Der Vater des Amokläufers von Winnenden und Wendlingen, Jörg K., will erreichen, dass die Psychiatrie Weinsberg für die Hälfte der Schadensersatzforderungen aufkommt. Sie habe die Eltern zu spät über den wahren Zustand ihres Sohnes informiert.

Aus den Stadtteilen: Kathrin Wesely (kay)
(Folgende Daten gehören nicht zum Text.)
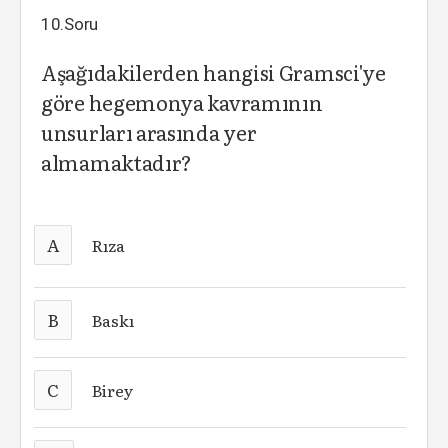
10.Soru
Aşağıdakilerden hangisi Gramsci'ye
göre hegemonya kavramının
unsurları arasında yer
almamaktadır?
A
Rıza
B
Baskı
C
Birey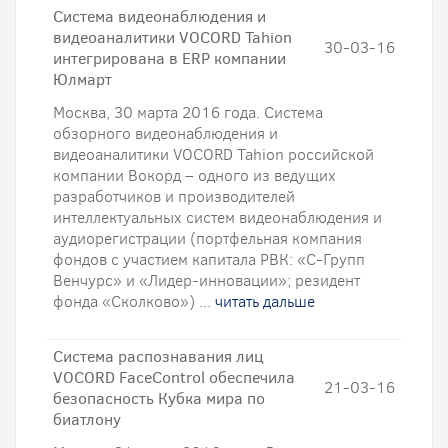
Система видеонаблюдения и
видеоаналитики VOCORD Tahion
30-03-16
интегрирована в ERP компании
Юлмарт
Москва, 30 марта 2016 года. Система
обзорного видеонаблюдения и
видеоаналитики VOCORD Tahion российской
компании Вокорд – одного из ведущих
разработчиков и производителей
интеллектуальных систем видеонаблюдения и
аудиорегистрации (портфельная компания
фондов с участием капитала РВК: «С-Групп
Венчурс» и «Лидер-инновации»; резидент
фонда «Сколково») ...
читать дальше
Система распознавания лиц
VOCORD FaceControl обеспечила
21-03-16
безопасность Кубка мира по
биатлону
Winnenden - Jörg K. kann gegen das Zentrum für Psychiatrie in Weinsberg klagen. Der Vater des Amokläufers von Winnenden und Wendlingen wirft den Therapeuten des Klinikums vor, sie hätten die Eltern nicht früh genug auf den prekären psychischen Zustand ihres Sohns und auf dessen Tötungsfantasien hingewiesen. Tim K. hatte in Weinsberg mehrere Therapiesitzungen absolviert und war kurz darauf, am 11. März 2009, Amok gelaufen. Der 17-Jährige hatte mit einer Waffe seines Vaters in seiner ehemaligen Schule in Winnenden und bei seiner Flucht durch Wendlingen 15 Menschen erschossen, ehe er sich selbst tötete. Die Anwälte von Jörg K. hoffen nun, in einer Klage gegen die Klinik und die Therapeuten deren Mitschuld am Amoklauf nachweisen zu können und sie zu 50 Prozent an den Schadensersatzforderungen in Millionenhöhe zu beteiligen.

 

Rechtsschutzversicherung zweifelt an Erfolgsaussichten

Jörg K. hatte gegen seine Rechtsschutzversicherung geklagt, weil diese eine Klage gegen die Klinik ablehnte. Sie hielt einen Prozess für wenig aussichtsreich und fürchtete unnötige Kosten. Das Landgericht Stuttgart entschied, dass eine Klage gegen die Klinik prinzipiell Aussicht auf Erfolg habe und daher die Rechtsschutzversicherung einspringen müsse. Dagegen hat die Versicherung Berufung eingelegt. Das Oberlandesgericht Stuttgart bestätigte aber die erstinstanzliche Entscheidung. Sollte das Klinikum nun im Rechtsstreit unterliegen, muss es sich mit 50 Prozent an den diversen Schadenersatzansprüchen beteiligen. Die Anwälte von Jörg K. lassen wenig Zweifel daran aufkommen, dass sie auch tatsächlich gerichtlich gegen das Zentrum für Psychiatrie in Weinsberg vorgehen werden. Dadurch bestehe „die gute Chance, dass die Opfer des Amoklaufs eine weitere Entschädigung erhalten werden“, schreibt Erik Silcher, einer der beiden Anwälte des Vaters, in einer Pressemitteilung.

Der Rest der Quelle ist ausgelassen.